_Data records_
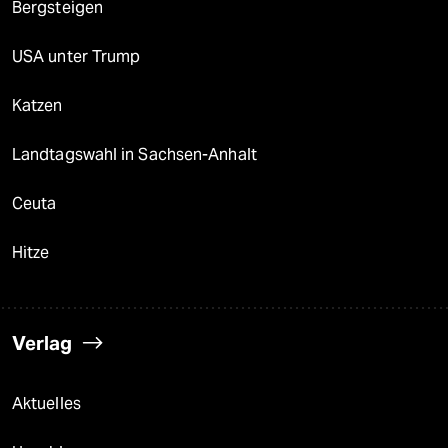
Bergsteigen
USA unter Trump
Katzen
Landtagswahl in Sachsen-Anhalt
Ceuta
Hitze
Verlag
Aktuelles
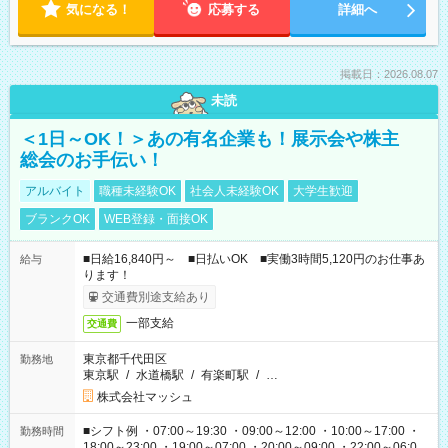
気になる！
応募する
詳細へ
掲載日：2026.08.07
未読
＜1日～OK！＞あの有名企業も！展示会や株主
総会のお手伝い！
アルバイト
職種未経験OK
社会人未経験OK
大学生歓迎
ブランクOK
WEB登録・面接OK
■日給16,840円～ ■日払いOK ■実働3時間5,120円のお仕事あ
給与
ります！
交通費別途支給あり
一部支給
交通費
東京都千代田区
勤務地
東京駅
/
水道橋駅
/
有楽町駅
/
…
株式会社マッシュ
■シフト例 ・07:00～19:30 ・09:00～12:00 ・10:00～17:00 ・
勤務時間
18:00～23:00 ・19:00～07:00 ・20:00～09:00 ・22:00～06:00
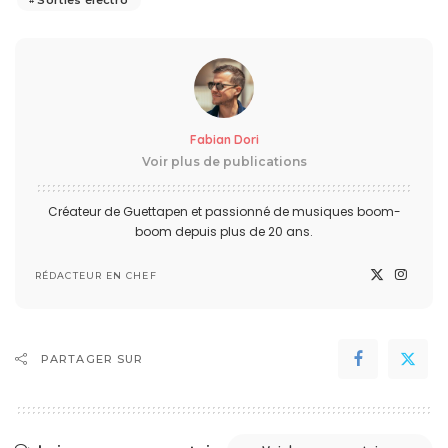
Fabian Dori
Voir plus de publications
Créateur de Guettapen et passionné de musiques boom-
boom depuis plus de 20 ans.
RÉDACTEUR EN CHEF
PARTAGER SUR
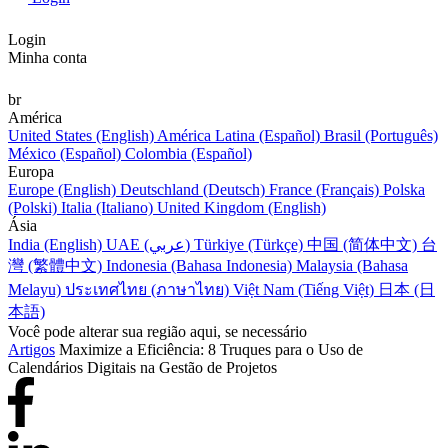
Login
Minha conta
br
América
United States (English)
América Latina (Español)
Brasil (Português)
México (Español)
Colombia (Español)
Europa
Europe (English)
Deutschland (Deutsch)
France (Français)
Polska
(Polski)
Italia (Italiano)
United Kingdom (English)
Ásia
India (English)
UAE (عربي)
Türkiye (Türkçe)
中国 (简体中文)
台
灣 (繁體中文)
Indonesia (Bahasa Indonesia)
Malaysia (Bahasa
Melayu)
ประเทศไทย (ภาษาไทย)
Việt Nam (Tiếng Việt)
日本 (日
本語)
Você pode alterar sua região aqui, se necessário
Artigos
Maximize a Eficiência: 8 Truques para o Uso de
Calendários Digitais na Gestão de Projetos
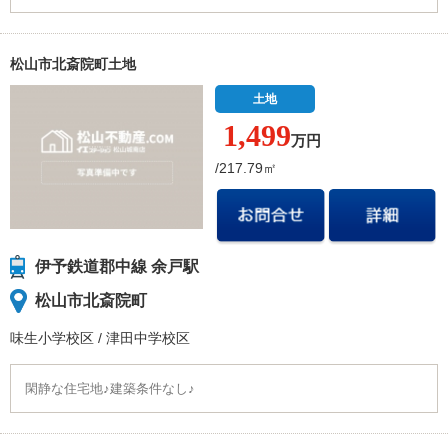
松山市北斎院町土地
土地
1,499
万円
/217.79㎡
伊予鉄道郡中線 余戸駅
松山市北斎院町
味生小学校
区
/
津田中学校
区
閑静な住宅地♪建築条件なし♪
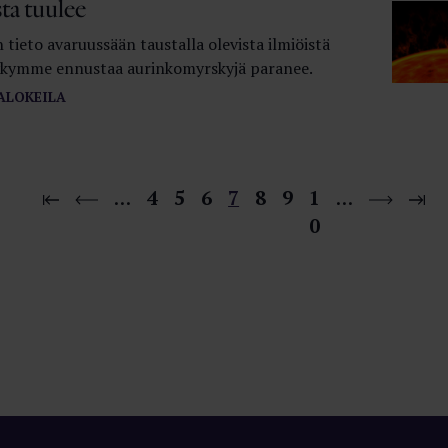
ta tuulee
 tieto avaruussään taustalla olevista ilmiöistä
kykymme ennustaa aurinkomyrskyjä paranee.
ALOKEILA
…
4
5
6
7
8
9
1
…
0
...
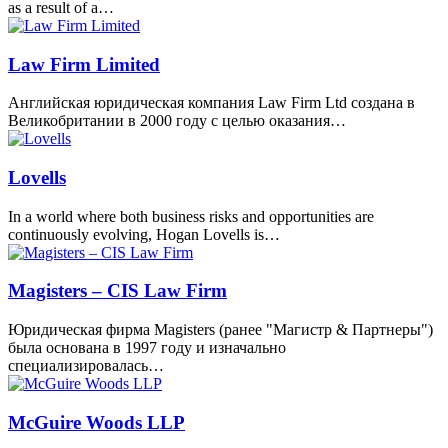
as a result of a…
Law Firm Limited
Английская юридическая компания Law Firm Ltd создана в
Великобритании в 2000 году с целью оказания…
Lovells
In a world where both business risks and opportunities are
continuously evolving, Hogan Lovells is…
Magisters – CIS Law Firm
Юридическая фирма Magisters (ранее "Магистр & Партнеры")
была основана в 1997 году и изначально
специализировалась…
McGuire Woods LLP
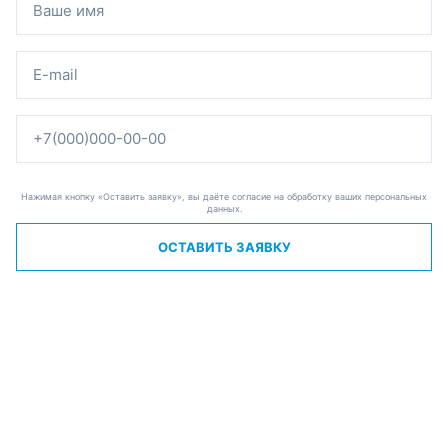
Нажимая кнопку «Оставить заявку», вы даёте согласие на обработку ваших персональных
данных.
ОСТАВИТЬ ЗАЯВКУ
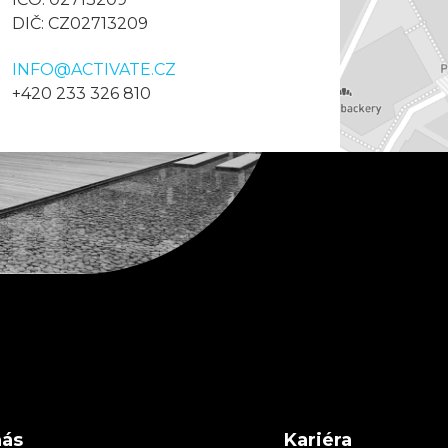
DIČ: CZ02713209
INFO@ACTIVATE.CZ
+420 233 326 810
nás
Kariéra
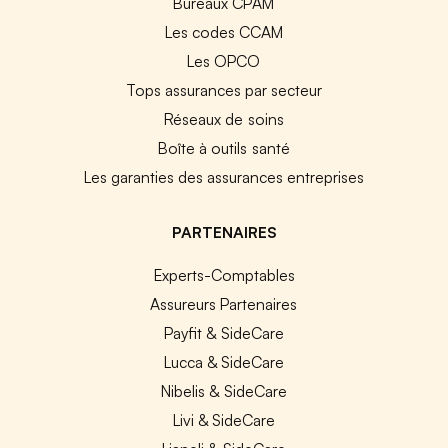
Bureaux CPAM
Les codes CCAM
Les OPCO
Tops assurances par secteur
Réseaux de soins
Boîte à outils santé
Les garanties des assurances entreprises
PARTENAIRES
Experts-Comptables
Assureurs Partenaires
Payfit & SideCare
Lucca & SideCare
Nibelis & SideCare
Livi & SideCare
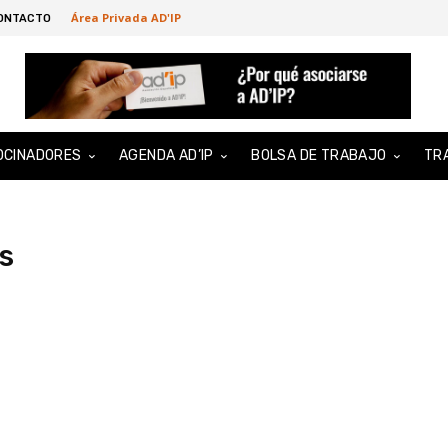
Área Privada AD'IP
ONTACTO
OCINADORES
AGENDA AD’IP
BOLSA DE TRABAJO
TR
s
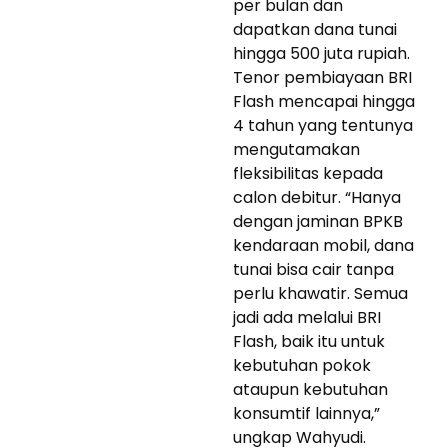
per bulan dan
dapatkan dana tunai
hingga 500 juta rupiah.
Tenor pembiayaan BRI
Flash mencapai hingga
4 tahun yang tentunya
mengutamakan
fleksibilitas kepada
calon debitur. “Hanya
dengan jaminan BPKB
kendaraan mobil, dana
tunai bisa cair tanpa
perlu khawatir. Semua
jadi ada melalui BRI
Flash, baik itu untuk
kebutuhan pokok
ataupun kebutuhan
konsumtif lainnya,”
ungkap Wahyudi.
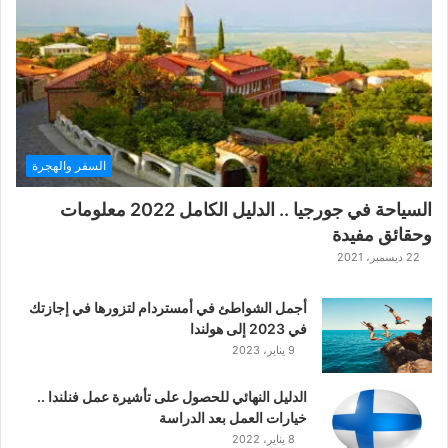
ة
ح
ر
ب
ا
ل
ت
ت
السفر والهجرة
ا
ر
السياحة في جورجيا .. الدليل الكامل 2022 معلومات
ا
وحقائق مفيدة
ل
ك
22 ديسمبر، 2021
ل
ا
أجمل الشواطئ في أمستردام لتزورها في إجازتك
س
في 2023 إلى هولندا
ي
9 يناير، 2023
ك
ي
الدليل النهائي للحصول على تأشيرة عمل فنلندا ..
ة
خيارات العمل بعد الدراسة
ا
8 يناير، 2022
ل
...
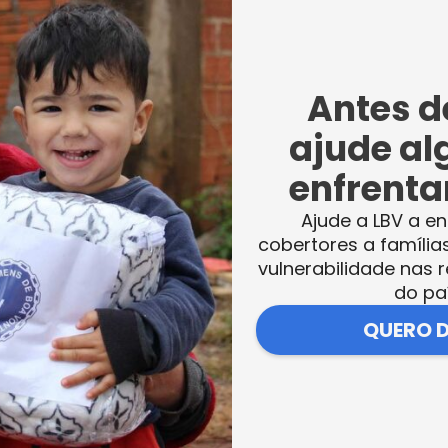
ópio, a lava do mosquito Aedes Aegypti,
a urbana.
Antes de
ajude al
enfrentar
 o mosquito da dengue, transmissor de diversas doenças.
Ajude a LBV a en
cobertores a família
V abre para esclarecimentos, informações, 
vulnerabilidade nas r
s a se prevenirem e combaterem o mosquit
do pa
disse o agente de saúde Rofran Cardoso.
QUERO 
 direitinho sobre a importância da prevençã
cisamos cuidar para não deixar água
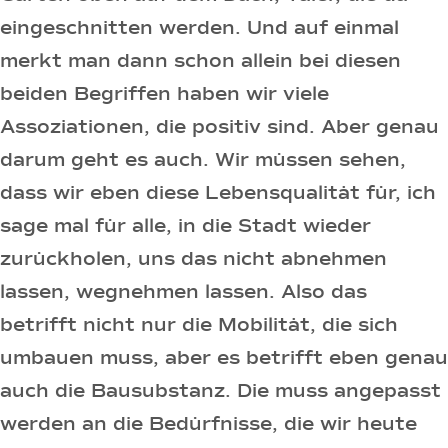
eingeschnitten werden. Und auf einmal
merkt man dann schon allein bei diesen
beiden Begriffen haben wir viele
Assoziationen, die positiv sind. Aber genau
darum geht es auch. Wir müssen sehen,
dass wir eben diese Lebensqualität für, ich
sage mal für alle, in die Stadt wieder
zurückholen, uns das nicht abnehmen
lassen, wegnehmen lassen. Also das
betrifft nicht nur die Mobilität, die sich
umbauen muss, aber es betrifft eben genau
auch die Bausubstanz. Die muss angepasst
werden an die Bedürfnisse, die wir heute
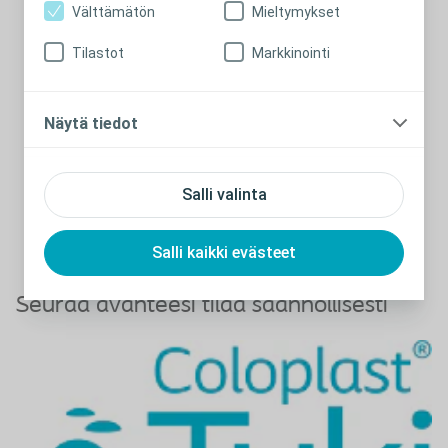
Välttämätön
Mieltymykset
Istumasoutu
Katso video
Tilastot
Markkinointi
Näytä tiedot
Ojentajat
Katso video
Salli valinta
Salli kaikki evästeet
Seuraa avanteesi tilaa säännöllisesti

_The problem_
All lines with the string "genau" must be copied from the data.

_Result of the task_
Assoziationen, die positiv sind. Aber genau
umbauen muss, aber es betrifft eben genau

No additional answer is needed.